115 in various calendars
- Gregorian calendar: 115 CXV
- Ab urbe condita: 868
- Assyrian calendar: 4865
- Balinese saka calendar: 36–37
- Bengali calendar: −479 – −478
- Berber calendar: 1065
- Buddhist calendar: 659
- Burmese calendar: −523
- Byzantine calendar: 5623–5624
- Chinese calendar: 甲寅年 (Wood Tiger) 2812 or 2605 — to — 乙卯年 (Wood Rabbit) 2813 or 2606
- Coptic calendar: −169 – −168
- Discordian calendar: 1281
- Ethiopian calendar: 107–108
- Hebrew calendar: 3875–3876
- - Vikram Samvat: 171–172
- - Shaka Samvat: 36–37
- - Kali Yuga: 3215–3216
- Holocene calendar: 10115
- Iranian calendar: 507 BP – 506 BP
- Islamic calendar: 523 BH – 522 BH
- Javanese calendar: N/A
- Julian calendar: 115 CXV
- Korean calendar: 2448
- Minguo calendar: 1797 before ROC 民前1797年
- Nanakshahi calendar: −1353
- Seleucid era: 426/427 AG
- Thai solar calendar: 657–658
- Tibetan calendar: ཤིང་ཕོ་སྟག་ལོ་ (male Wood-Tiger) 241 or −140 or −912 — to — ཤིང་མོ་ཡོས་ལོ་ (female Wood-Hare) 242 or −139 or −911

= AD 115 =

Year 115 (CXV) was a common year starting on Monday of the Julian calendar.

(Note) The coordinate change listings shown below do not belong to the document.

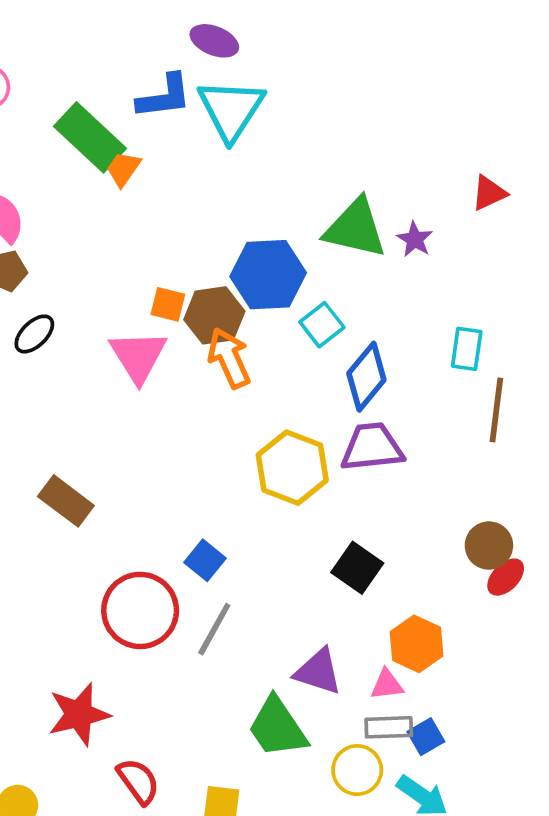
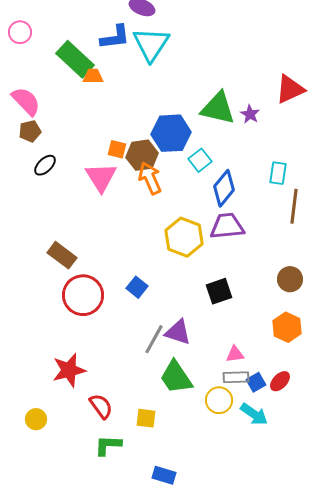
orange trapezoid: (123, 169) -> (93, 76), turned 55
red triangle: (489, 193) -> (290, 89), size x1.5
black square: (357, 568) -> (219, 291), turned 36
red ellipse: (506, 577) -> (280, 381), moved
red circle: (140, 610) -> (83, 295), moved
gray line: (214, 629) -> (154, 339), moved
orange hexagon: (417, 644) -> (287, 327), moved
purple triangle: (318, 672) -> (178, 332), moved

In the Roman Empire, it was known as the Year of the Consulship of Messalla and Vergilianus (or, less frequently, year 868 Ab urbe condita). The denomination 115 for this year has been used since the early medieval period, when the Anno Domini calendar era became the prevalent method in Europe for naming years.

== Events ==

=== By place ===

==== Roman Empire ====
- Emperor Trajan is cut off in southern Mesopotamia after his invasion of that region.
- Trajan captures the Parthian capital of Ctesiphon.
- The Diaspora Revolt erupts almost simultaneously across various Jewish Diaspora communities in the empire's east, including Egypt, Libya and Cyprus.
- Alexandria in Egypt is damaged during the Jewish-Greek civil wars. Marcus Rutilius Lupus, the Roman governor, sends Legio XXII Deiotariana to protect the inhabitants of Memphis.
- A revolt breaks out in Britain; the garrison at Eboracum (York) is massacred.
- The Pantheon of Agrippa is reconstructed in Rome.

==== Asia ====
- An earthquake destroys Apamea and Antioch in Syria. The local bishop is held responsible (he will be martyred and remembered as St. Ignatius).

=== By topic ===

==== Religion ====
- Pope Sixtus I succeeds Alexander I as the seventh pope of Rome (according to Catholic biographies).

== Births ==
- Pausanias, Greek historian and geographer (d. 180)
- Shun of Han, Chinese emperor of the Han Dynasty (d. 144)

== Deaths ==
- Alexander I, bishop of Rome (approximate date)
- Dio Chrysostom, Greek philosopher and historian (b. AD 40)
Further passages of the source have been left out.